🤖 AI Summary
This study investigates how language may have spontaneously emerged in early humans due to cooperative survival pressures.
Method: Using a partially observable multi-agent foraging environment, we employ end-to-end deep reinforcement learning (Proximal Policy Optimization, PPO) to enable agents to co-evolve communication protocols from scratch without pre-defined linguistic constraints.
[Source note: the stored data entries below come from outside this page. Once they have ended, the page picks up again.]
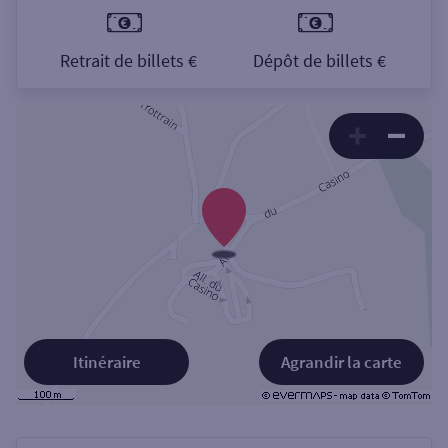
Retrait de billets €
Dépôt de billets €
Itinéraire
Agrandir la carte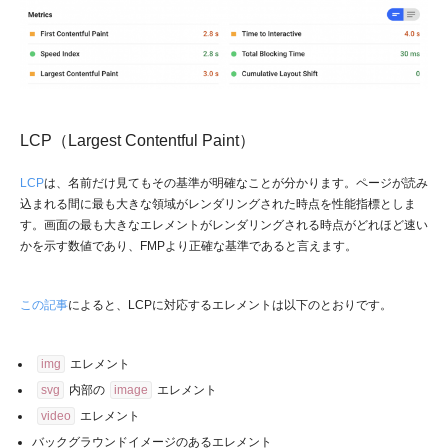
LCP（Largest Contentful Paint）
LCP
は、名前だけ見てもその基準が明確なことが分かります。ページが読み
込まれる間に最も大きな領域がレンダリングされた時点を性能指標としま
す。画面の最も大きなエレメントがレンダリングされる時点がどれほど速い
かを示す数値であり、FMPより正確な基準であると言えます。
この記事
によると、LCPに対応するエレメントは以下のとおりです。
img
エレメント
svg
内部の
image
エレメント
video
エレメント
バックグラウンドイメージのあるエレメント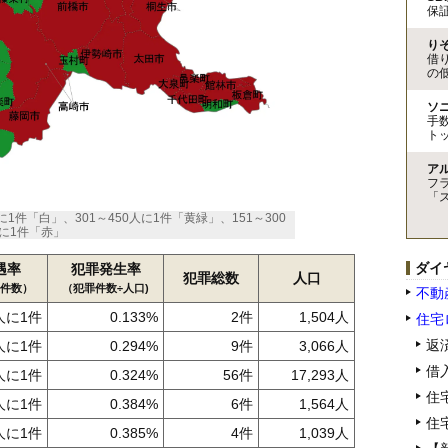
保
り
借
の
ソ
手
ト
ア
フ
「
件「白」、301～450人に1件「黄緑」、151～300
に1件「赤」
ダイ
遇率
犯罪発生率
犯罪総数
人口
罪件数）
（犯罪件数÷人口)
不動
人に1件
0.133%
2件
1,504人
住宅
返
人に1件
0.294%
9件
3,066人
借
人に1件
0.324%
56件
17,293人
住
人に1件
0.384%
6件
1,564人
住
人に1件
0.385%
4件
1,039人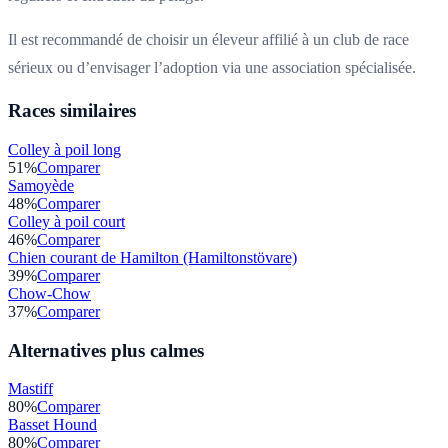
Il est recommandé de choisir un éleveur affilié à un club de race
sérieux ou d’envisager l’adoption via une association spécialisée.
Races similaires
Colley à poil long
51
%
Comparer
Samoyède
48
%
Comparer
Colley à poil court
46
%
Comparer
Chien courant de Hamilton (Hamiltonstövare)
39
%
Comparer
Chow-Chow
37
%
Comparer
Alternatives plus calmes
Mastiff
80
%
Comparer
Basset Hound
80
%
Comparer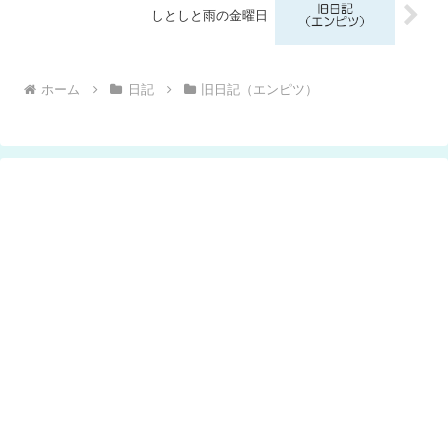
しとしと雨の金曜日
ホーム
日記
旧日記（エンピツ）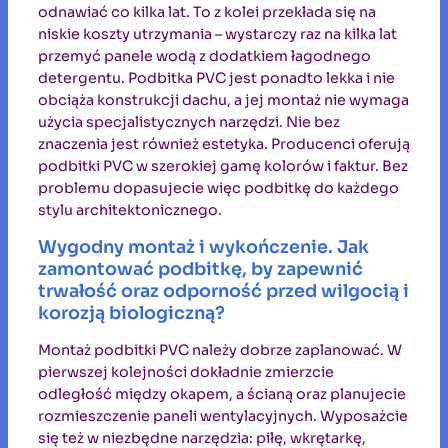
odnawiać co kilka lat. To z kolei przekłada się na
niskie koszty utrzymania – wystarczy raz na kilka lat
przemyć panele wodą z dodatkiem łagodnego
detergentu. Podbitka PVC jest ponadto lekka i nie
obciąża konstrukcji dachu, a jej montaż nie wymaga
użycia specjalistycznych narzędzi. Nie bez
znaczenia jest również estetyka. Producenci oferują
podbitki PVC w szerokiej gamę kolorów i faktur. Bez
problemu dopasujecie więc podbitkę do każdego
stylu architektonicznego.
Wygodny montaż i wykończenie. Jak
zamontować podbitkę, by zapewnić
trwałość oraz odporność przed wilgocią i
korozją biologiczną?
Montaż podbitki PVC należy dobrze zaplanować. W
pierwszej kolejności dokładnie zmierzcie
odległość między okapem, a ścianą oraz planujecie
rozmieszczenie paneli wentylacyjnych. Wyposażcie
się też w niezbędne narzędzia: piłę, wkrętarkę,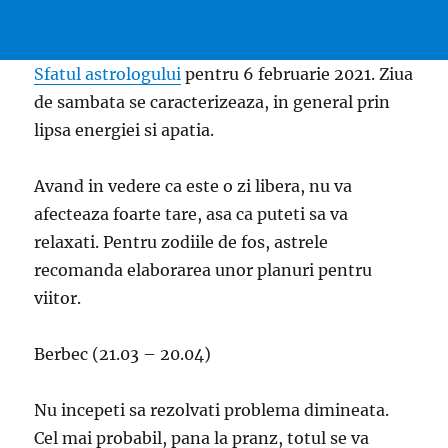
Sfatul astrologului
pentru 6 februarie 2021. Ziua
de sambata se caracterizeaza, in general prin
lipsa energiei si apatia.
Avand in vedere ca este o zi libera, nu va
afecteaza foarte tare, asa ca puteti sa va
relaxati. Pentru zodiile de fos, astrele
recomanda elaborarea unor planuri pentru
viitor.
Berbec (21.03 – 20.04)
Nu incepeti sa rezolvati problema dimineata.
Cel mai probabil, pana la pranz, totul se va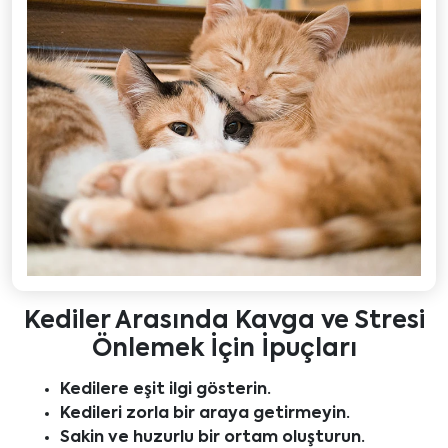
Kediler Arasında Kavga ve Stresi
Önlemek İçin İpuçları
Kedilere eşit ilgi gösterin.
Kedileri zorla bir araya getirmeyin.
Sakin ve huzurlu bir ortam oluşturun.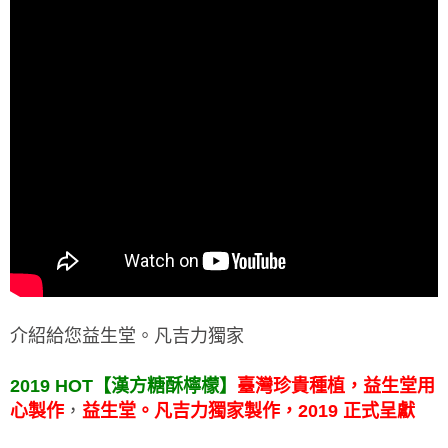
介紹給您益生堂。凡吉力獨家
2019 HOT【漢方糖酥檸檬】
臺灣珍貴種植，益生堂用
心製作
，
益生堂。凡吉力獨家製作，2019 正式呈獻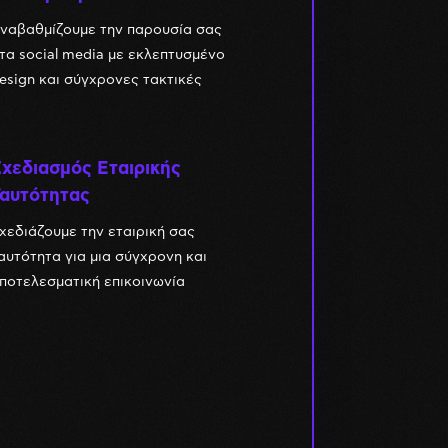
ναβαθμίζουμε την παρουσία σας
τα social media με εκλεπτυσμένο
esign και σύγχρονες τακτικές
χεδιασμός Εταιρικής
Ταυτότητας
χεδιάζουμε την εταιρική σας
αυτότητα για μια σύγχρονη και
ποτελεσματική επικοινωνία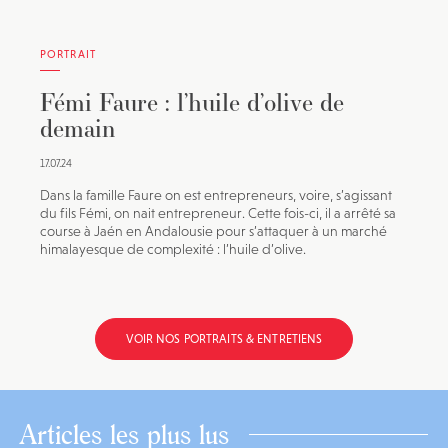
PORTRAIT
Fémi Faure : l’huile d’olive de
demain
17.07.24
Dans la famille Faure on est entrepreneurs, voire, s’agissant
du fils Fémi, on nait entrepreneur. Cette fois-ci, il a arrêté sa
course à Jaén en Andalousie pour s’attaquer à un marché
himalayesque de complexité : l’huile d’olive.
VOIR NOS PORTRAITS & ENTRETIENS
Articles les plus lus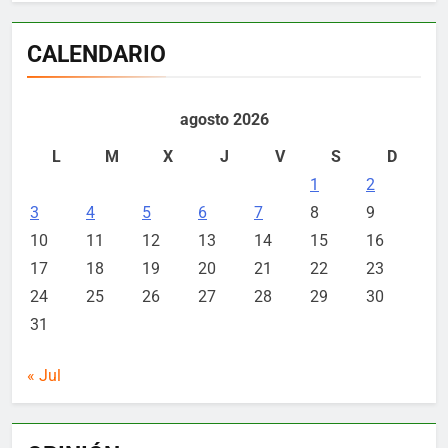
CALENDARIO
agosto 2026
L
M
X
J
V
S
D
1
2
3
4
5
6
7
8
9
10
11
12
13
14
15
16
17
18
19
20
21
22
23
24
25
26
27
28
29
30
31
« Jul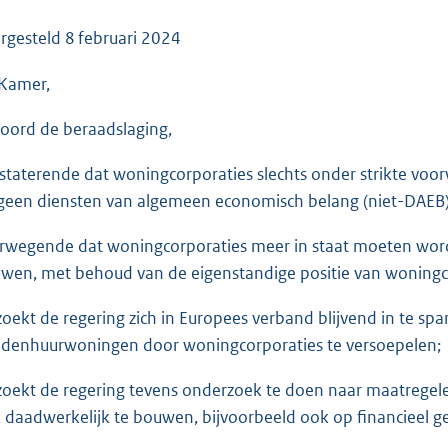
o
o
rgesteld
8 februari 2024
t
Kamer,
t
e
oord de beraadslaging,
:
3
staterende dat woningcorporaties slechts onder strikte
5
 geen diensten van algemeen economisch belang (niet-DAEB) 
K
b
rwegende dat woningcorporaties meer in staat moeten wo
wen, met behoud van de eigenstandige positie van woningc
zoekt de regering zich in Europees verband blijvend in te
denhuurwoningen door woningcorporaties te versoepelen;
zoekt de regering tevens onderzoek te doen naar maatregele
 daadwerkelijk te bouwen, bijvoorbeeld ook op financieel g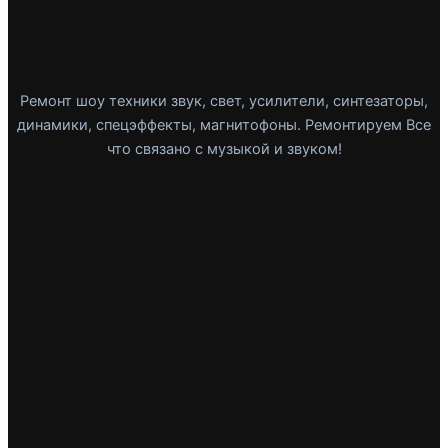
Ремонт шоу техники звук, свет, усилители, синтезаторы,
динамики, спецэффекты, магнитофоны. Ремонтируем Все
что связано с музыкой и звуком!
Contribution/Results: We present the first systematic quantification—within an embodied multi-agent setting—of five core linguistic properties of emergent languages: arbitrariness, interchangeability, displacement, cultural transmission, and compositionality. Our experiments causally demonstrate how population size and evolutionary duration shape linguistic structure. Agents spontaneously develop communication protocols exhibiting key hallmarks of natural language. To foster reproducibility and advance research on language origins, we release all code, models, and data, establishing the first open, reproducible multi-agent simulation platform dedicated to the study of language evolution.
📝 Abstract
Early cavemen relied on gestures, vocalizations, and simple signals to coordinate, plan, avoid predators, and share resources. Today, humans collaborate using complex languages to achieve remarkable results. What drives this evolution in communication? How does language emerge, adapt, and become vital for teamwork? Understanding the origins of language remains a challenge. A leading hypothesis in linguistics and anthropology posits that language evolved to meet the ecological and social demands of early human cooperation. Language did not arise in isolation, but through shared survival goals. Inspired by this view, we investigate the emergence of language in multi-agent Foraging Games. These environments are designed to reflect the cognitive and ecological constraints believed to have influenced the evolution of communication. Agents operate in a shared grid world with only partial knowledge about other agents and the environment, and must coordinate to complete games like picking up high-value targets or executing temporally ordered actions. Using end-to-end deep reinforcement learning, agents learn both actions and communication strategies from scratch. We find that agents develop communication protocols with hallmark features of natural language: arbitrariness, interchangeability, displacement, cultural transmission, and compositionality. We quantify each property and analyze how different factors, such as population size and temporal dependencies, shape specific aspects of the emergent language. Our framework serves as a platform for studying how language can evolve from partial observability, temporal reasoning, and cooperative goals in embodied multi-agent settings. We will release all data, code, and models publicly.